The excitement of moving in can quickly lead to an oversight of electrical safety. It will soon become law that EICR's have to be carried out on all rented properties, however all reputable landlords are already doing it. If yours isn't alarm bells should be working.


Basically speaking an EICR is an electrical safety certificate. It means that a qualified and registered electrician has checked the property for electrical dangers. A certificate is issued if the Electrical Installation Condition Report (EICR) is satisfactory.


  • Inventory


An up to date inventory ensures you do not get charged for damage caused by other people who have lived in the property before you. Before you sign the inventory, check around for such damage. Also check for any electrical wiring that might be hanging down, sockets and switches that might not be screwed to the wall and exposed wires on appliances. As an electrician in Nottingham, I find that these issues are often present in student properties that I work in.
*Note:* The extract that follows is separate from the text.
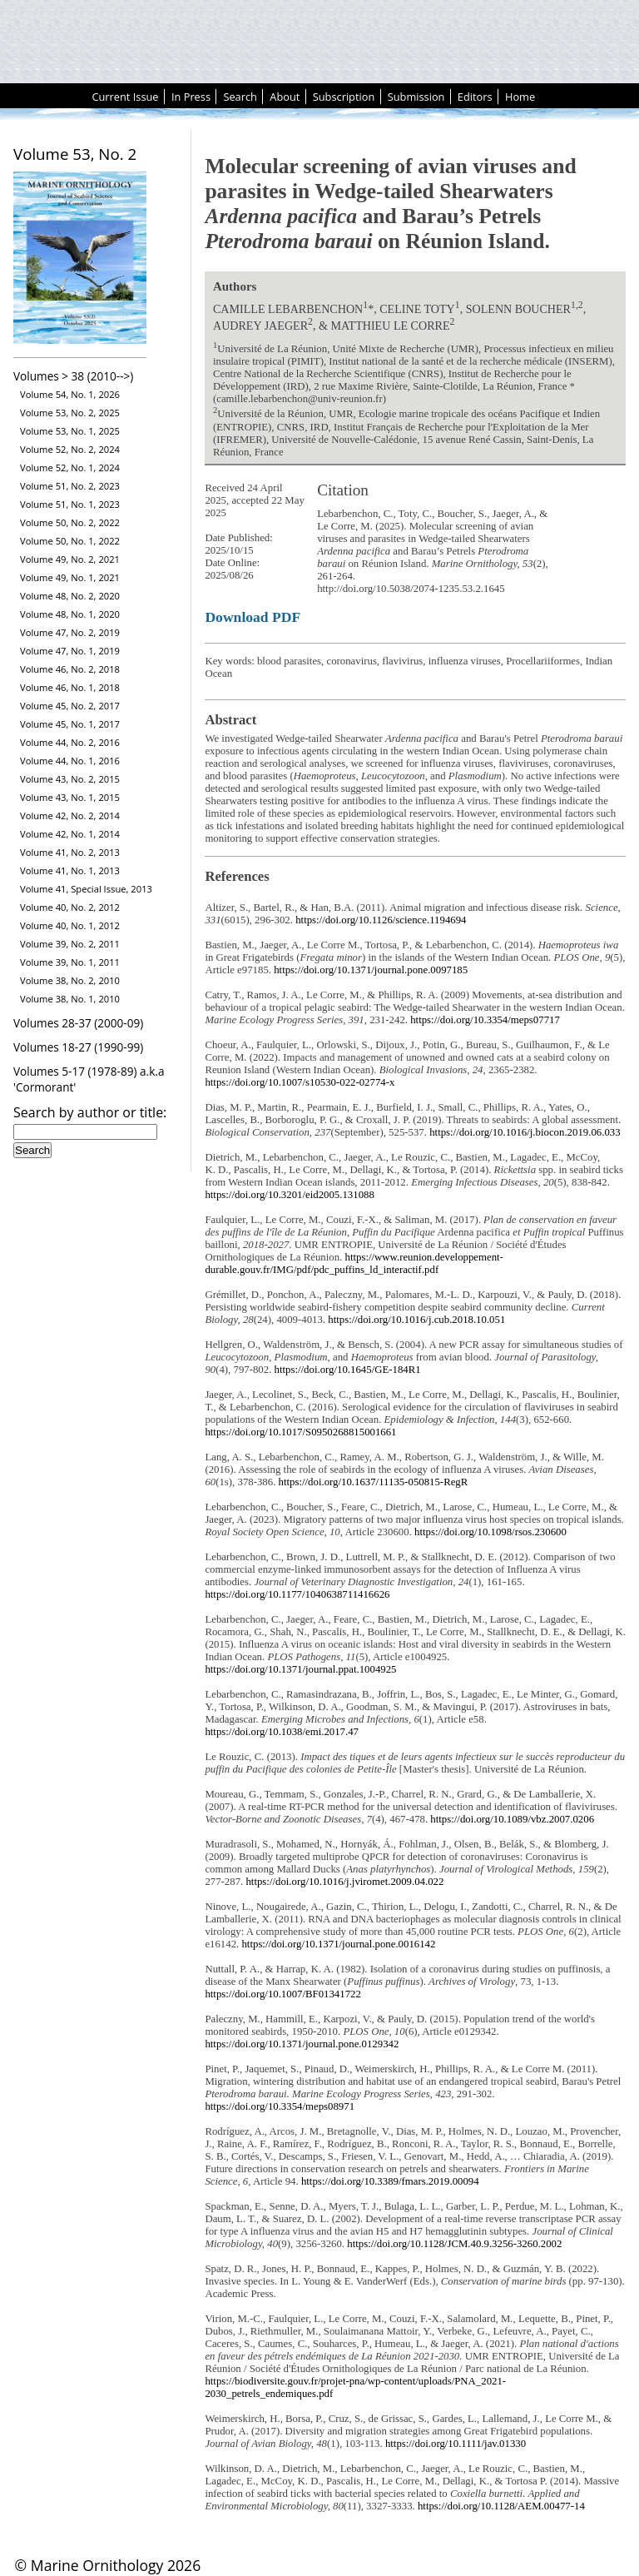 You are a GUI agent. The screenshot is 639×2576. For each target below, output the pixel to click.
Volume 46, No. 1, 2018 (70, 687)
Remember damage could have been caused since the EICR was carried out, so do be sure to check electrics properly before signing the inventory.


Once you have moved in...


  • Bathrooms


Once you are satisfied the electrics are all safe, it is important that you use electricity responsibility. Believe it or not, electricity can still kill you if it is mis-used. Space can often be limited in student housing but never be tempted to cut corners. In particular, keep electricals out of bathrooms. This includes hair dryers and straighteners as well as portable heaters. Yes it can get chilly but ask your landlord for safe bathroom heating. Don't take a chance with fan heaters and the like.


  • Kitchens


Keep appliances designed for the kitchen in there. Don't be tempted to anything crazy like doing your toast whilst lying in the bath! It is amazing what you can do when you're drunk!


  • Sockets


Take care with sockets. Really there should be sufficient sockets for your needs without having to rely on extension leads. If there are a lot of extension leads in use in the house, it is worth speaking to the landlord to ask for extra sockets. Over reliance on extension leads can cause overheating and fire not to mention damage to your own equipment.


  • Smoke Alarms


This one is definitely a priority! Working smoke alarms are a must in your property. As annoying as it is having a false alarm by waking everyone up at 7am with burnt toast, at least everyone is being kept safe. Never be tempted to remove the batteries from smoke alarms either, they are there to save your life!


Smoke alarms also need to be tested regularly. A great publicity campaign known as Test It Tuesday is ensuring that more people remember to test their smoke alarms weekly. It doesn't have to be a Tuesday of course, but Test it Tuesday sounds pretty awesome!


After University


The aim of university is to get out in one piece and have some fun in-between of course! Avoiding electrical blunders like the ones I've listed above will ensure you stay electrically safe.


Remember if you suspect or have an electrical concern at any time in your property, then contact your landlord as soon as possible.